Em seu novo filme, Bugonia, o diretor tem como alvo as teorias da conspiração, a paranoia contemporânea e a desconfiança nas instituições, tudo isso relacionado à desinformação, à desigualdade social e a uma radicalização de crenças que fortalece a polarização e a construção de narrativas cada vez mais absurdas e desconectadas da realidade. O longa é um remake de uma comédia sci-fi sul-coreana de 2003, que atualiza muitos de seus temas e prova como toda essa loucura que hoje encontramos no mundo real (principalmente na internet) é resultado de uma sociedade cada vez mais fragmentada.
O filme parte de dois personagens marginalizados que, liderados por um conspiracionista, resolvem sequestrar a CEO de uma grande empresa, pois acreditam que ela seja uma alienígena, membra de uma raça que quer dominar a Terra. Esse tipo de delírio não chega a ser novidade, principalmente em uma sociedade tão aficionada por alienígenas quanto a estadunidense.
Um dos principais acertos do longa está na abordagem de Lanthimos, que não trata a dupla de sequestradores como caricaturas nem os encara com desdém. São dois homens excluídos, produtos de uma sociedade que os ignora, com traumas e vidas difíceis. Nesse sentido, a proposta do diretor de trabalhar essa história próxima de um realismo reconhecível e opressivo funciona para tornar mais aceitável todo o discurso dos dois e também para humanizar personagens disfuncionais, estranhos em sua essência.

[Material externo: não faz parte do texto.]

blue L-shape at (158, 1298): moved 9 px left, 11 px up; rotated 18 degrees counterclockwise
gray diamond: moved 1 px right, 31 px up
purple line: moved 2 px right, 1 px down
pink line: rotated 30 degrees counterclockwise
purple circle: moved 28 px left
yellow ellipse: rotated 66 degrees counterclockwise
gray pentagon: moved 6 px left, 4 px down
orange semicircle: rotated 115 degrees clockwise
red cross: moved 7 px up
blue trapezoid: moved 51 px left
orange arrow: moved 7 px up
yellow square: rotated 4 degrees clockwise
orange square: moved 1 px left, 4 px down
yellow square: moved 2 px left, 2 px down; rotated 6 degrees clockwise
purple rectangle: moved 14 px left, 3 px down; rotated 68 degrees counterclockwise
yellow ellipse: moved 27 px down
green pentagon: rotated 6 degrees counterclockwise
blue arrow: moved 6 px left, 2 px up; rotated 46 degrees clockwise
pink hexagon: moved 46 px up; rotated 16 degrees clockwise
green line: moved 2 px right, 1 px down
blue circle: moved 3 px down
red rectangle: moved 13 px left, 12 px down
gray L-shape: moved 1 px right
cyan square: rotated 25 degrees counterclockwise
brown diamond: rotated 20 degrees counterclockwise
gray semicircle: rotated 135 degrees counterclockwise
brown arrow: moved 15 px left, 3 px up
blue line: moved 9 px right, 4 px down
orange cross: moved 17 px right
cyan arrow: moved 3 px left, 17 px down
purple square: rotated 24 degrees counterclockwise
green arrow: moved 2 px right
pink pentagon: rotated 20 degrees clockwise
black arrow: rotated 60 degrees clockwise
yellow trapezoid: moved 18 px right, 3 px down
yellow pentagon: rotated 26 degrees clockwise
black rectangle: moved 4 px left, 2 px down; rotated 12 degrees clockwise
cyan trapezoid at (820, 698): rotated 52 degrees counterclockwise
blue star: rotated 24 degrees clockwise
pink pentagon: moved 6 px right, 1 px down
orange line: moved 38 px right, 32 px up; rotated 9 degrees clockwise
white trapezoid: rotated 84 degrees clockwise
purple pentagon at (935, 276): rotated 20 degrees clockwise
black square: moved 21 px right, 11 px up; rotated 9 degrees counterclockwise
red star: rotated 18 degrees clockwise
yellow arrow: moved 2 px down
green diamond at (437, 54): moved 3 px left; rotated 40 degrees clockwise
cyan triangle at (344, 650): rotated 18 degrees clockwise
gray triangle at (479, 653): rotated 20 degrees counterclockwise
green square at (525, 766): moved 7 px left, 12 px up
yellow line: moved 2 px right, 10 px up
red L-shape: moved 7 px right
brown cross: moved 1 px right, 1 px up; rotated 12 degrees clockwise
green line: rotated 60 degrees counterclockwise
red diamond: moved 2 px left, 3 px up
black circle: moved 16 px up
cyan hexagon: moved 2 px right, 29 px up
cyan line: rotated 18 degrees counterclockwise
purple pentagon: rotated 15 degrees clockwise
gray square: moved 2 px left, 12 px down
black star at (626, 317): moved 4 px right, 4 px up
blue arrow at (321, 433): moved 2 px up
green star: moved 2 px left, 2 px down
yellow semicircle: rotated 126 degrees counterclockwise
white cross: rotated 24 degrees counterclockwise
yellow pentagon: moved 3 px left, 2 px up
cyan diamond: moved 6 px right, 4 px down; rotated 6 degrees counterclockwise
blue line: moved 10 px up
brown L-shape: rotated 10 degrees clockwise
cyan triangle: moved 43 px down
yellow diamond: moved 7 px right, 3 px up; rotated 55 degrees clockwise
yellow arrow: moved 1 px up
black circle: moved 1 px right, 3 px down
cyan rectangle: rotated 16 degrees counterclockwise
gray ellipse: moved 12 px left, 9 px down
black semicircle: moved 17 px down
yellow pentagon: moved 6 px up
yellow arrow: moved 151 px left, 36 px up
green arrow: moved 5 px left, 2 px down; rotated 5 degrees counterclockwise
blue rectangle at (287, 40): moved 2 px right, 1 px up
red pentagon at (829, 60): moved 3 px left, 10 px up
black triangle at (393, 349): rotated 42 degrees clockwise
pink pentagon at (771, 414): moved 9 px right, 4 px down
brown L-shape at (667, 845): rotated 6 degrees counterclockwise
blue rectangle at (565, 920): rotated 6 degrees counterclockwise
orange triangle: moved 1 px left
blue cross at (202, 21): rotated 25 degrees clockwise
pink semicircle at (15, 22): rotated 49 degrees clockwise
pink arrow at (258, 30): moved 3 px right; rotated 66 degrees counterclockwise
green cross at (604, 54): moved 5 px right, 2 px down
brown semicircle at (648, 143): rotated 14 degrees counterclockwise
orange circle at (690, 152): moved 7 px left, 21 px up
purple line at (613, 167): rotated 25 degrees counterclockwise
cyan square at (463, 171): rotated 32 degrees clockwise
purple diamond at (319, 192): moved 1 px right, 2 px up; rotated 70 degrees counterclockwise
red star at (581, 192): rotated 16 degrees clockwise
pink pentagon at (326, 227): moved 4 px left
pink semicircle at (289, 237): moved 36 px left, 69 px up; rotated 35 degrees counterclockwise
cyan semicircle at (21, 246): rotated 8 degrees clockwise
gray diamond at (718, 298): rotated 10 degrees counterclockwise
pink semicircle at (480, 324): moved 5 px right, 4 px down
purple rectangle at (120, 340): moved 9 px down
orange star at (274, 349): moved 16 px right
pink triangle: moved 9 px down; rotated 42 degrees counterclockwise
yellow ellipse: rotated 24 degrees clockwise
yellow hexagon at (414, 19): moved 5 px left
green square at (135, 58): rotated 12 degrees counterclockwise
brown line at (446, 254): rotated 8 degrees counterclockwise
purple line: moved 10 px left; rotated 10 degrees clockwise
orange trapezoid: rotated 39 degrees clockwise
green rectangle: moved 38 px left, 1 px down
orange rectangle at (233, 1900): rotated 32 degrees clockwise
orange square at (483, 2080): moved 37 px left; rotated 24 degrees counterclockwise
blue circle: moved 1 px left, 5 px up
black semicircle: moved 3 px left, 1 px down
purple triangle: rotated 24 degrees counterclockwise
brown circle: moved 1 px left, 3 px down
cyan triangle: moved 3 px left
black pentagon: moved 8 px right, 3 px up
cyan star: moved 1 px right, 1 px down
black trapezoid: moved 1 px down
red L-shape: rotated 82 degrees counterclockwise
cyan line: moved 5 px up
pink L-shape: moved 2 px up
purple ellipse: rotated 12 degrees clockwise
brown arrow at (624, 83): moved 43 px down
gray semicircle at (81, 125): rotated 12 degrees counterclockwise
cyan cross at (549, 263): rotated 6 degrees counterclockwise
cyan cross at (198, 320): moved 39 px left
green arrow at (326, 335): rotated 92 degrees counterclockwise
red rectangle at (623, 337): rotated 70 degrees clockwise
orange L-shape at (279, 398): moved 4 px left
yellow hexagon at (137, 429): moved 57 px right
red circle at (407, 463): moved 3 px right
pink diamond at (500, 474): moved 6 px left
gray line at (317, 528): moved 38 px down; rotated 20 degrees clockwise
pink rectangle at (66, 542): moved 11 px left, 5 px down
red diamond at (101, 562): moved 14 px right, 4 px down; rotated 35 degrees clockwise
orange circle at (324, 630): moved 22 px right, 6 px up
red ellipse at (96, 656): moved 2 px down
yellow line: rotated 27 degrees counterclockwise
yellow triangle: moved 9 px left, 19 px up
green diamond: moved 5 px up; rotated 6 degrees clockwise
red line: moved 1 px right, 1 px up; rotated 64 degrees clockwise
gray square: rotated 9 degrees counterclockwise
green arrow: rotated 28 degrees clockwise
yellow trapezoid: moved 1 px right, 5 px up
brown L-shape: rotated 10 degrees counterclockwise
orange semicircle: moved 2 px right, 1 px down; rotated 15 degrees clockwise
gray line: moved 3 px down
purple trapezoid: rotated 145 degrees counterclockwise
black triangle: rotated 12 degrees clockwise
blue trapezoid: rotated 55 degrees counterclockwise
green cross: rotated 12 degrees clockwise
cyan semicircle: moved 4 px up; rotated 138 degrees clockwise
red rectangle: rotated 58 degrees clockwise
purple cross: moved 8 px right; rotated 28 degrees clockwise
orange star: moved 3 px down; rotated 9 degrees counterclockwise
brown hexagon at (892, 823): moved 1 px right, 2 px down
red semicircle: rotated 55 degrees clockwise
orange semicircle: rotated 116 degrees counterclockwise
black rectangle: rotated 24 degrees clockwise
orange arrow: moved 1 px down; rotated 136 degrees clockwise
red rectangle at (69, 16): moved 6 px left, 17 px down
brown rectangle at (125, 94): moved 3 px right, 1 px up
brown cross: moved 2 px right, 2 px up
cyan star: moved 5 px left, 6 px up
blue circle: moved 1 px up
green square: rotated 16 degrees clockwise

Toda aquela ideia parece dar algum sentido a tudo o que eles vivem. Como se, ao serem excluídos, conseguissem enxergar além da superfície e essa descoberta se tornasse uma válvula de escape para toda a frustração. Lanthimos não trata a conspiração como piada, mas como estrutura psicológica e política. A escolha de uma CEO não é ao acaso, já que ela representa o extremo oposto da sociedade em que vivem, como representante de uma classe social totalmente alheia e não pertencente à realidade daquelas pessoas. Ela já é percebida como algo não humano.
Outra escolha interessante é que o filme funciona como uma fake news. Nesse sentido, o espectador ocupa uma posição muito próxima à dos personagens, sem nenhum tipo de prova, por mais absurdo que tudo pareça. Conforme a narrativa progride, tudo se torna mais confuso, a dúvida cresce e, dentro dessa situação, o filme nunca escolhe um lado moral, não há catarse, lição de moral ou redenção. Ele brinca com as percepções dentro da própria história e, como em um universo ficcional que funciona como reflexo da nossa realidade, a conspiração pode ganhar outros contornos.
O filme traz o humor ácido do diretor, que provoca desconforto e reflexão. A cena do sequestro tem um certo tom jocoso, que contrasta com as ações dos personagens. Tudo acontece de forma desajeitada, bastante amadora, em uma ação violenta. É engraçado porque é amador, mas esse mesmo amadorismo torna a situação crível. O filme reforça o humor em momentos que não deveriam ser engraçados, escancarando o ridículo daqueles personagens e da situação.
Bugonia é uma crítica social desconfortável e bastante atual. Dialoga com a paranoia contemporânea e a desinformação, em um tempo em que o absurdo perdeu a vergonha e se exibe em nossas vidas e em nossas telas. Nesse jogo de crenças, em que todos parecem impor o que acreditam à força, o filme não busca respostas: apenas faz humor, provoca reflexão e prova o quão ridículo pode ser o ser humano.